То же самое можно сказать об «обедненном я» Просвещения. Да, оно весьма далеко от экспрессивной, эстетически «выстраивающей» себя, динамичной своими противоречиями и благодаря всему этому уникальной личности романтизма. Но тот «энциклопедический» синтез знаний и то уникальное для предыдущих и последующих эпох единство теории и практики, которые вошли в образ «просвещенной» личности и в действительности были реализованы многими «просветителями», – разве не свидетельствуют они об огромном обогащении личности вместо ее обеднения?
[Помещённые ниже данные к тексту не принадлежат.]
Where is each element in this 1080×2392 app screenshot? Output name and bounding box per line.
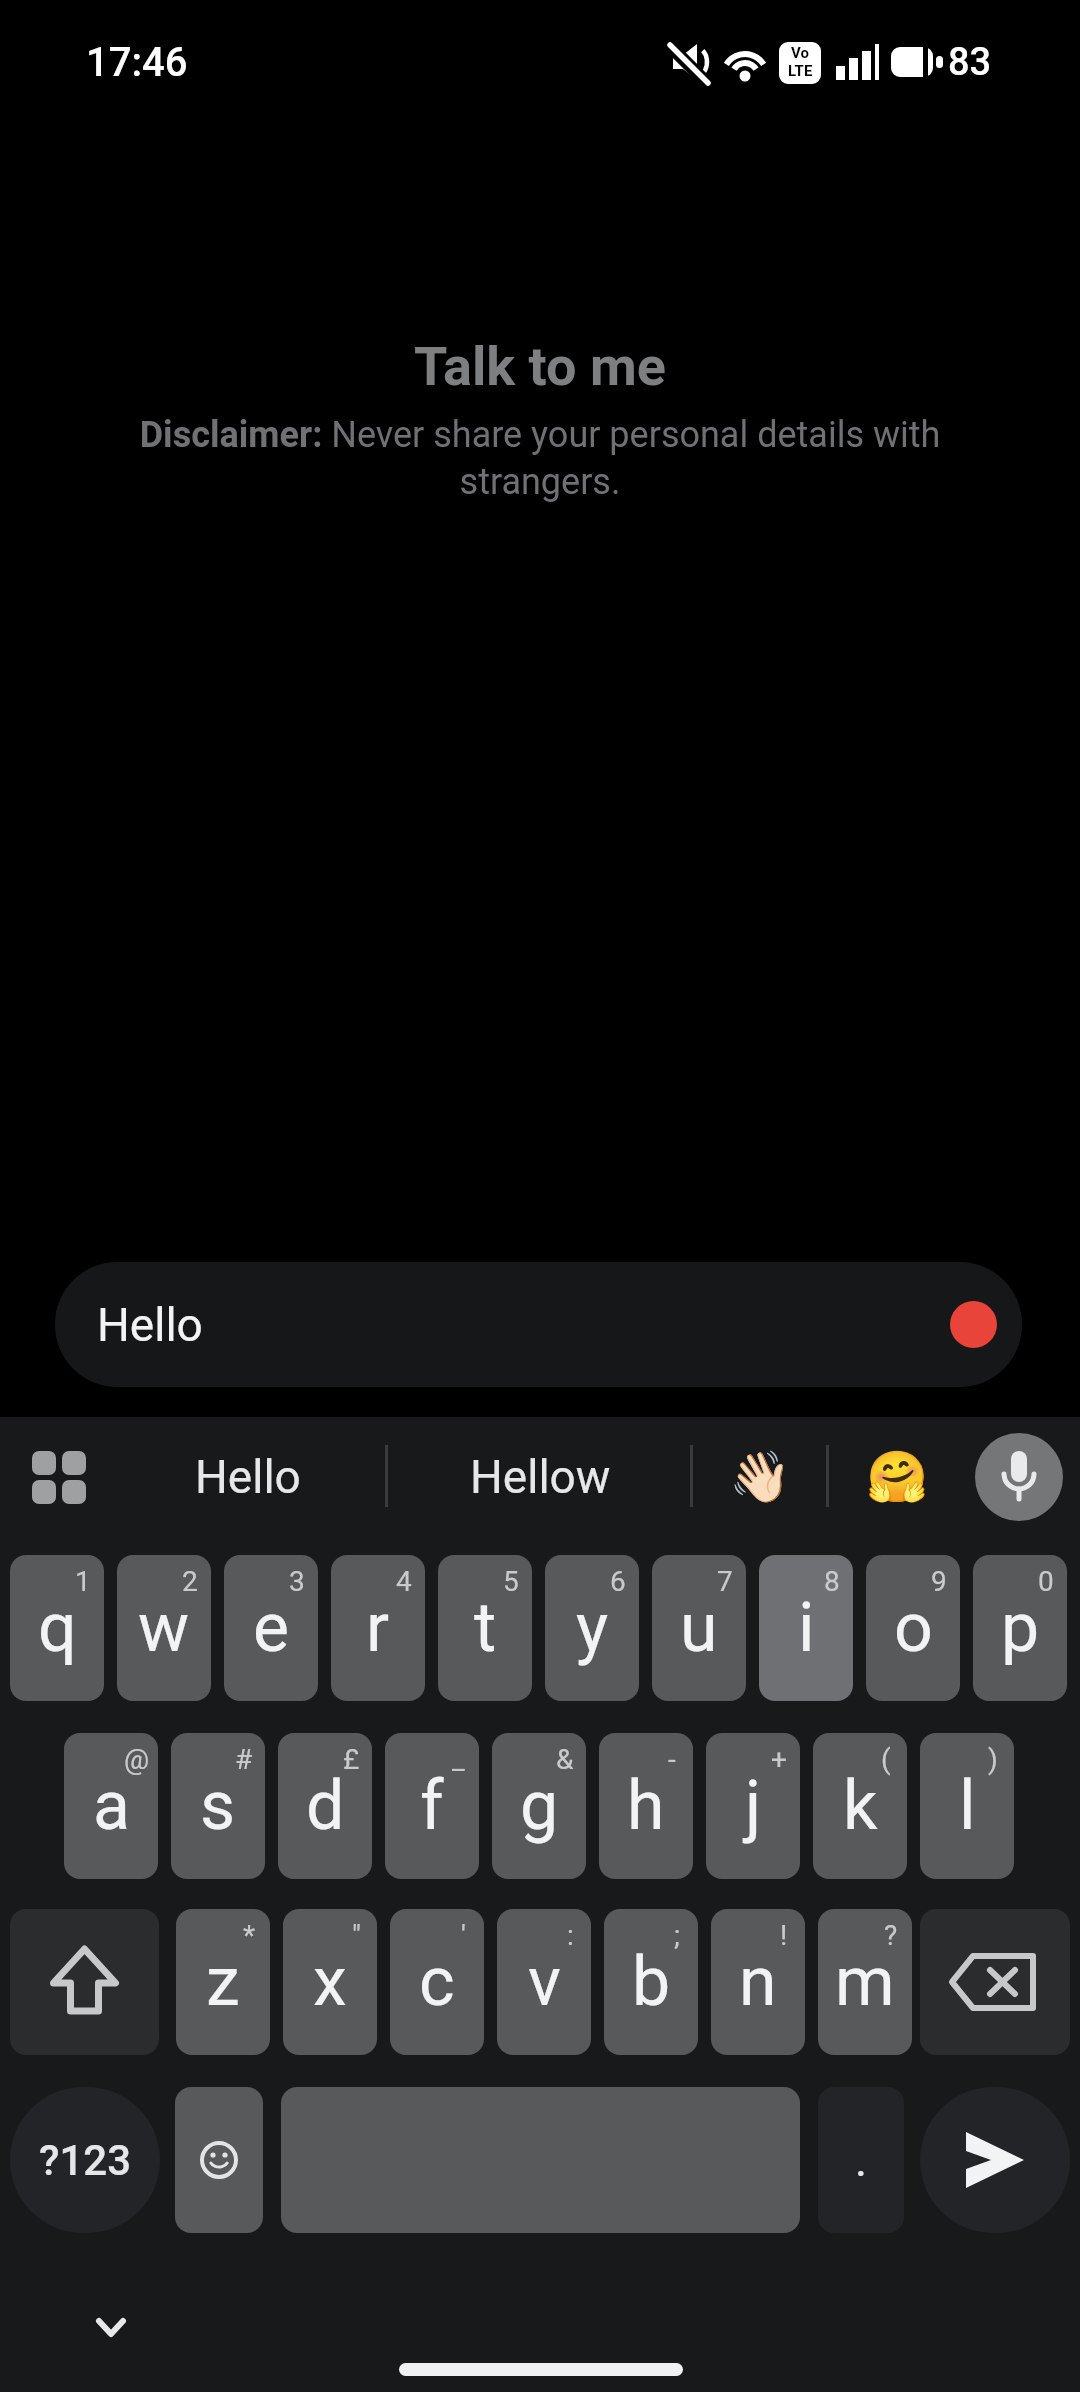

И разве не глубину саморефлексии, тонкость самоиронии, независимость, характеризующие богатую личность, являет то, что внешне вроде бы подтверждает тезис об «обедненном я» Просвещения, – подобно следующему высказыванию Вольтера: «Я похож на те маленькие ручейки, которые очень прозрачны потому, что они очень мелководны» [529] ? Кумир какой другой эпохи мог позволить себе сказать – или хотя бы подумать – такое о себе?
529
Цит. по Brumfitt, J. H., The French Enlightenment. L.: Macmillan, 1972. P. 9.
Если же отвлечься от истории и рассматривать идеи, как они существуют «сами по себе», то следует отметить, что характерной чертой мысли Просвещения (и одним из ее важнейших недостатков с точки зрения позднейшей критики) было как раз односторонне позитивное восприятие коммуникабельности и общения людей. То, что язык может сеять вражду так же, как и сближать, что общие интересы (скажем, к одному и тому же оспариваемому предмету) ведут к конфликтам не с меньшей вероятностью, чем к солидарности в общем деле, осталось не то чтобы незамеченным, но не концептуализированным достаточно серьезным образом в теориях Просвещения. Шанталь Муфф права в своем заключении о том, что мысль Просвещения не смогла теоретически понять неустранимую (хотя и различную) роль насилия в любой коммуникации между людьми, равно как и антагонистический аспект любой их общности [530] . Повторю: это можно и нужно рассматривать как важный недостаток мысли Просвещения. Но в этом нельзя увидеть не то что апологии, но даже отражения социальной «атомизации».
530
См. Mouffe, C., «Foreword», in Saint-Amand, P., The Laws of Hospitality: Politics, Violence, and the Enlightenment, tr. J. C. Gage. Minneapolis: University of Minnesota Press, 1996. P. VIII–X.
Что же касается индивидуализма как примата человека над обществом, то в этой идее вообще нет ничего «индивидуалистического», если она не регрессирует в отрицание субстанциальности общества и изображение его в качестве всего лишь агрегата индивидов. В некоторых течениях мысли Просвещения такой регресс, действительно, имел место, и в утилитаризме Бентама мы находим очень решительные формулировки в духе того, что «сообщество есть фиктивное тело», а его «интерес» представляет собою лишь «сумму интересов отдельных членов, составляющих его» [531] .
531
Бентам, И. Введение в основания нравственности и законодательства. М.: РОС-СПЭН, 1998. С. 10–11. Перевод частично исправлен: Бентам ведет речь именно о «фиктивном», а не «искусственном теле». Последнее может быть отнюдь не «фиктивным».